Your trusted source for the latest news and insights on Markets, Economy, Companies, Money, and Personal Finance.
Popular

The Painful Impact of High Interest Rates on Bakers, Farmers and Consumers

Home buyers, entrepreneurs, and public officials are facing a new reality as they wait for borrowing costs to decrease: the wait is likely to be long. Governments are paying more to borrow money for infrastructure projects, developers are struggling to find loans for real estate investments, and companies are forced to refinance debts at higher rates, which could lead to employee layoffs.

Despite the Federal Reserve’s plan to end its increases in short-term interest rates, long-term borrowing costs continue to rise. This realization suggests that the economy may not be able to avoid a sharper slowdown.

“It’s a trickle-down effect for everyone,” says Mary Kay Bates, CEO of Bank Midwest in Spirit Lake, Iowa.
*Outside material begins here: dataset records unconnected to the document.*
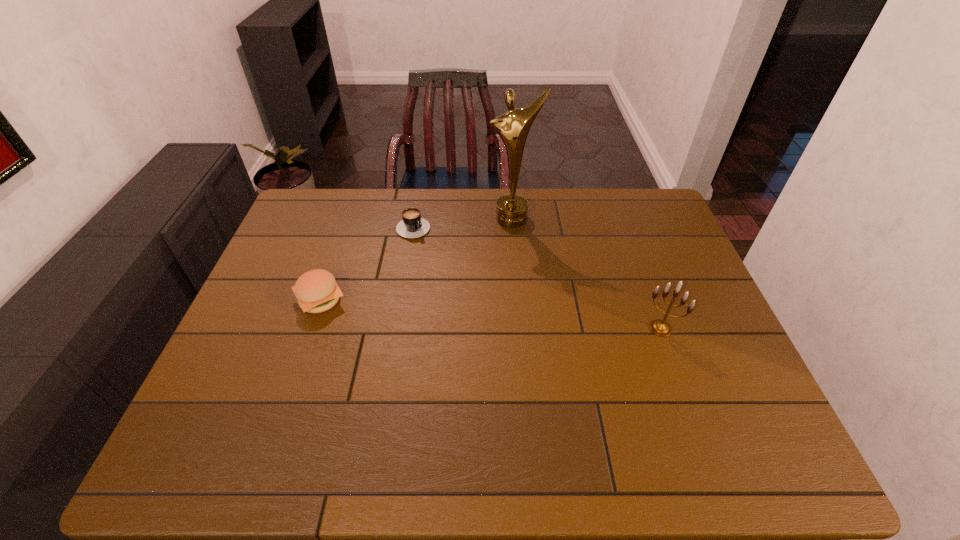 The height and width of the screenshot is (540, 960). I want to click on the leftmost object, so click(x=316, y=290).

Identify the location of hamburger. The height and width of the screenshot is (540, 960). (316, 290).

Identify the location of the rightmost object. (661, 328).

Identify the location of candelabrum. (661, 328).

Locate an element on the screen. The width and height of the screenshot is (960, 540). cappuccino is located at coordinates (412, 226).

Identify the location of the third object from right to left. (412, 226).

The image size is (960, 540). I want to click on the tallest object, so click(x=513, y=127).

This screenshot has height=540, width=960. Identify the location of the second object from right to left. (513, 127).

Where is `vacant space located 0.160m on the front of the second shortest object`? Image resolution: width=960 pixels, height=540 pixels. vacant space located 0.160m on the front of the second shortest object is located at coordinates (296, 373).

At what (x,y) coordinates should I click in order to perform the action: click on free space located 0.110m on the back of the candelabrum. Please return your answer as a coordinate pair (x, y). The height and width of the screenshot is (540, 960). Looking at the image, I should click on (646, 289). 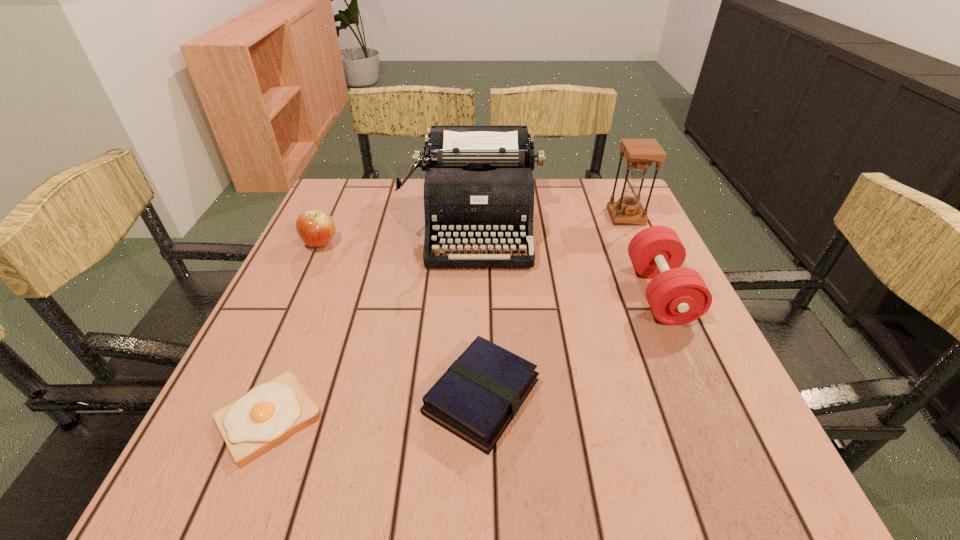 The height and width of the screenshot is (540, 960). What are the coordinates of `object positioned at the near left corner` in the screenshot? It's located at (269, 413).

This screenshot has width=960, height=540. Find the location of `object located in the far right corner section of the desktop`. object located in the far right corner section of the desktop is located at coordinates (640, 153).

The image size is (960, 540). In the image, there is a desktop. In order to click on vacant space at the far edge in this screenshot , I will do `click(540, 183)`.

Where is `free space at the near edge`? free space at the near edge is located at coordinates (502, 481).

You are a GUI agent. You are given a task and a screenshot of the screen. Output one action in this format:
    pyautogui.click(x=<x>, y=<y>)
    Task: Click on the vacant position at the left edge of the desktop
    This screenshot has width=960, height=540.
    Given the screenshot: What is the action you would take?
    pyautogui.click(x=288, y=296)

Locate an element on the screen. The image size is (960, 540). vacant space at the right edge of the desktop is located at coordinates (720, 364).

Where is `vacant space at the near left corner of the desktop`? vacant space at the near left corner of the desktop is located at coordinates (235, 463).

You are a GUI agent. You are given a task and a screenshot of the screen. Output one action in this format:
    pyautogui.click(x=<x>, y=<y>)
    Task: Click on the vacant region at the far right corner
    
    Given the screenshot: What is the action you would take?
    pyautogui.click(x=614, y=200)

The width and height of the screenshot is (960, 540). In the image, there is a desktop. In order to click on vacant space at the near right corner in this screenshot , I will do `click(682, 487)`.

The height and width of the screenshot is (540, 960). In order to click on vacant space that's between the hourglass and the shortest object in this screenshot , I will do `click(447, 318)`. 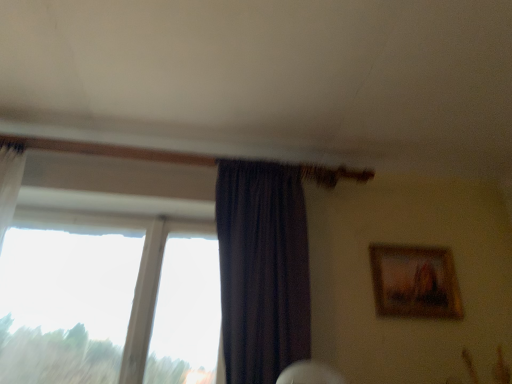 Question: Is wooden framed painting at upper right positioned behind dark purple sheer at center?

Choices:
 (A) no
 (B) yes

Answer: (B)

Question: From the image's perspective, is wooden framed painting at upper right located above dark purple sheer at center?

Choices:
 (A) no
 (B) yes

Answer: (A)

Question: Is wooden framed painting at upper right far away from dark purple sheer at center?

Choices:
 (A) yes
 (B) no

Answer: (B)

Question: Is wooden framed painting at upper right placed right next to dark purple sheer at center?

Choices:
 (A) no
 (B) yes

Answer: (A)

Question: Is the depth of wooden framed painting at upper right less than that of dark purple sheer at center?

Choices:
 (A) yes
 (B) no

Answer: (B)

Question: From a real-world perspective, relative to transparent glass window at left, is dark purple sheer at center vertically above or below?

Choices:
 (A) below
 (B) above

Answer: (B)

Question: Is dark purple sheer at center in front of or behind transparent glass window at left in the image?

Choices:
 (A) front
 (B) behind

Answer: (A)

Question: In the image, is dark purple sheer at center on the left side or the right side of transparent glass window at left?

Choices:
 (A) right
 (B) left

Answer: (A)

Question: From their relative heights in the image, would you say dark purple sheer at center is taller or shorter than transparent glass window at left?

Choices:
 (A) short
 (B) tall

Answer: (B)

Question: Considering the positions of wooden framed painting at upper right and transparent glass window at left in the image, is wooden framed painting at upper right taller or shorter than transparent glass window at left?

Choices:
 (A) short
 (B) tall

Answer: (A)

Question: Is point (422, 314) positioned closer to the camera than point (184, 372)?

Choices:
 (A) farther
 (B) closer

Answer: (B)

Question: From a real-world perspective, is wooden framed painting at upper right positioned above or below transparent glass window at left?

Choices:
 (A) below
 (B) above

Answer: (B)

Question: From the image's perspective, is wooden framed painting at upper right located above or below transparent glass window at left?

Choices:
 (A) below
 (B) above

Answer: (B)

Question: Is wooden framed painting at upper right bigger or smaller than dark purple sheer at center?

Choices:
 (A) small
 (B) big

Answer: (A)

Question: Relative to dark purple sheer at center, is wooden framed painting at upper right in front or behind?

Choices:
 (A) front
 (B) behind

Answer: (B) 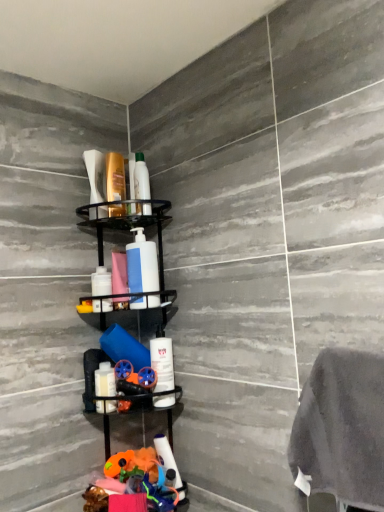 Question: Considering their positions, is black matte shelf at center located in front of or behind white matte pump bottle at center?

Choices:
 (A) behind
 (B) front

Answer: (B)

Question: Considering the positions of black matte shelf at center and white matte pump bottle at center in the image, is black matte shelf at center wider or thinner than white matte pump bottle at center?

Choices:
 (A) wide
 (B) thin

Answer: (A)

Question: Which is nearer to the white matte bottle at center, the second toiletry from the bottom?

Choices:
 (A) white matte bottle at center, the 3th toiletry viewed from the top
 (B) white glossy bottle at lower left, the 1th toiletry positioned from the bottom
 (C) black matte shelf at center
 (D) translucent plastic shampoo bottle at upper center, which is the 5th toiletry in bottom-to-top order
 (E) matte white soap dispenser at upper left, marked as the 2th toiletry in a top-to-bottom arrangement

Answer: (B)

Question: Which of these objects is positioned farthest from the white matte bottle at center, which ranks as the 3th toiletry in bottom-to-top order?

Choices:
 (A) translucent plastic shampoo bottle at upper center, which is the 5th toiletry in bottom-to-top order
 (B) white matte pump bottle at center
 (C) white glossy bottle at lower left, the 1th toiletry positioned from the bottom
 (D) matte white soap dispenser at upper left, positioned as the 4th toiletry in bottom-to-top order
 (E) black matte shelf at center

Answer: (A) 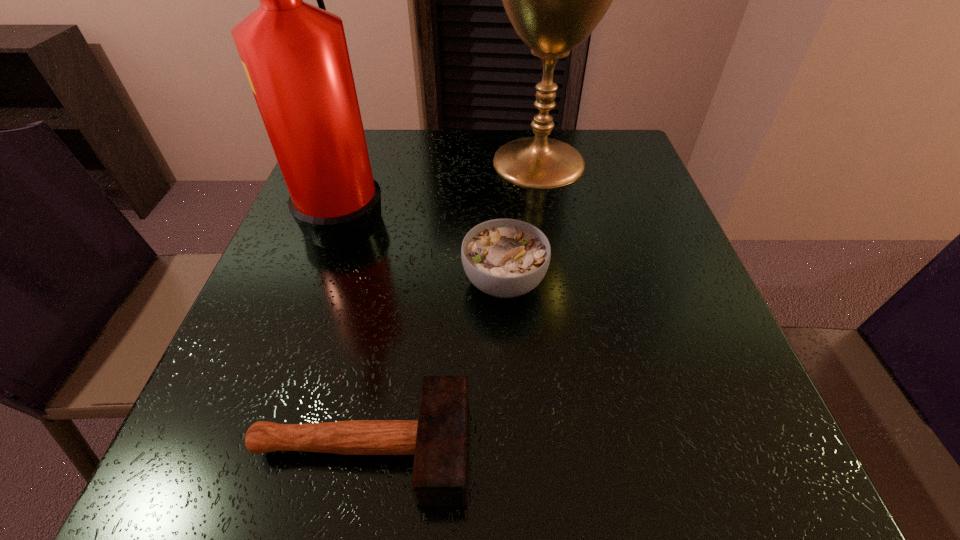 In order to click on fire extinguisher at the far edge in this screenshot , I will do `click(295, 55)`.

Locate an element on the screen. This screenshot has height=540, width=960. object present at the near edge is located at coordinates (438, 440).

Locate an element on the screen. The height and width of the screenshot is (540, 960). fire extinguisher positioned at the left edge is located at coordinates (295, 55).

I want to click on mallet that is at the left edge, so tap(438, 440).

Where is `object located at the right edge`? The width and height of the screenshot is (960, 540). object located at the right edge is located at coordinates (554, 0).

Find the location of a particular element. Image resolution: width=960 pixels, height=540 pixels. object that is at the far left corner is located at coordinates (295, 55).

Where is `object at the near left corner`? object at the near left corner is located at coordinates (438, 440).

This screenshot has width=960, height=540. Identify the location of object present at the far right corner. (554, 0).

Locate an element on the screen. free space at the far edge is located at coordinates (522, 135).

The image size is (960, 540). What are the coordinates of `free space at the near edge of the desktop` in the screenshot? It's located at (312, 461). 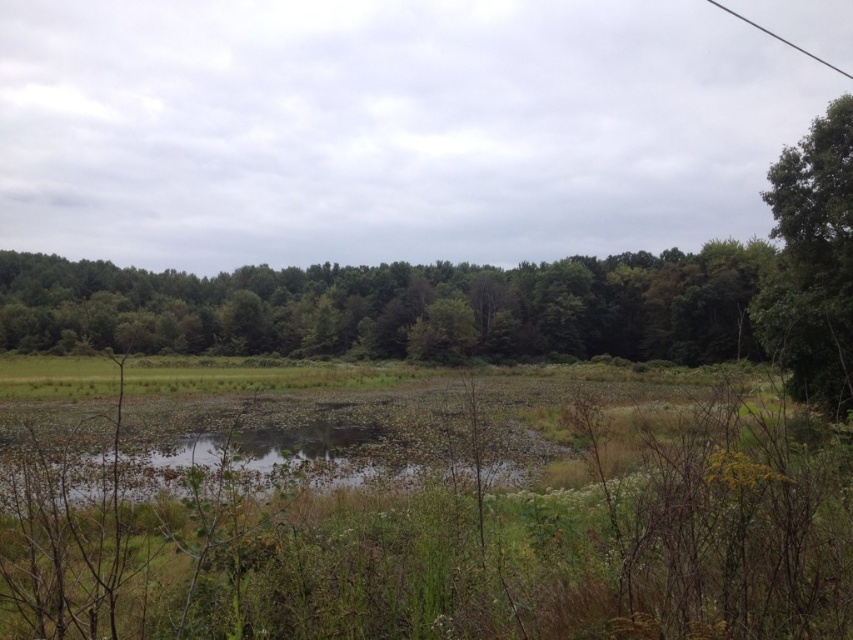 You are standing at the edge of the marshy area and want to take a photo of both the green leafy tree at center and the green grassy lake at center. Which object should you focus on first if you want to capture both in a single frame without moving the camera?

You should focus on the green leafy tree at center first because it is taller than the green grassy lake at center, so adjusting the focus to the tree ensures the lake will also be in the frame.

You are standing at the edge of the marshy area in the foreground of the image. You see a point marked at coordinates (398,307). Which object in the scene does this point belong to?

The point at coordinates (398,307) is on the green leafy tree at center. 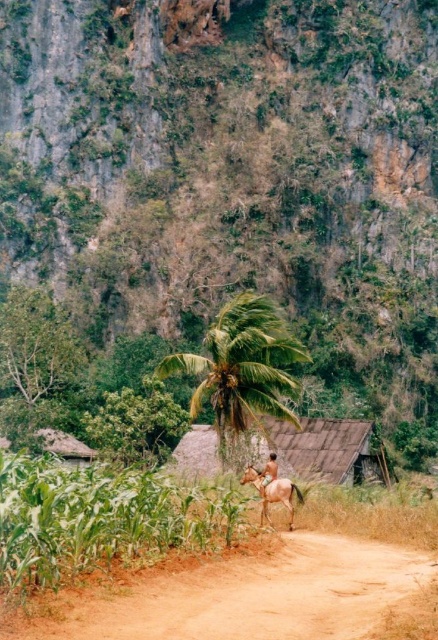 You are a hiker standing at the base of the cliffs and want to reach the green leafy hillside at upper center marked by point (233, 172). Based on the scene description, which direction should you head to from your current position?

The point (233, 172) marks the green leafy hillside at upper center, so you should head towards the upper center direction from your current position at the base of the cliffs.

From the picture: You are a tourist standing in front of the two brown horses in the center of the image. Which horse is closer to you, the brown glossy horse at center or the brown leather horse at center?

The brown glossy horse at center is closer to you because the brown leather horse at center is positioned behind it.

You are a hiker standing at the base of the cliffs and want to reach the brown glossy horse at center. Which direction should you move relative to the green leafy hillside at upper center?

To reach the brown glossy horse at center from the base of the cliffs, you should move downward away from the green leafy hillside at upper center since the hillside is positioned over the horse. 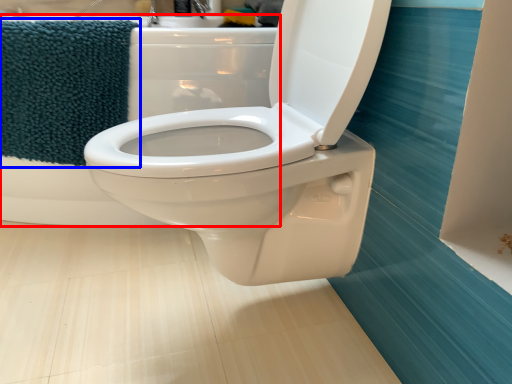 Question: Which object is closer to the camera taking this photo, bath (highlighted by a red box) or beach towel (highlighted by a blue box)?

Choices:
 (A) bath
 (B) beach towel

Answer: (A)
Small banks like Bank Midwest are at the center of America’s credit crunch for small businesses. When the Federal Reserve’s benchmark interest rate was near zero during the pandemic, banks like Bank Midwest could offer loans at low interest rates. However, as the Fed’s rate started increasing, the value of Bank Midwest’s securities portfolio fell, making it more expensive to borrow money. This resulted in higher interest rates for borrowers and careful lending practices by the bank.

Entrepreneurs like Liz Field, who owns a bakery called the Cheesecakery in Cincinnati, are also feeling the impact of high interest rates. Field borrowed money to expand her business but saw her monthly payments increase when interest rates climbed. As a result, she had to cut her employees’ hours and delay plans to open more stores.

According to analysts, interest payments for small businesses are expected to rise next year, which could pose challenges for entrepreneurs. This comes at a time when many businesses, especially start-ups, are already struggling to survive.

High interest rates also affect other industries, such as agriculture and residential construction. Farmers are facing lower commodity prices and higher borrowing costs for new equipment. Builders are offering discounts to sell or lease units as high interest rates suppress home sales. The scarcity of capital could prevent the growth of new businesses and the development of affordable housing projects.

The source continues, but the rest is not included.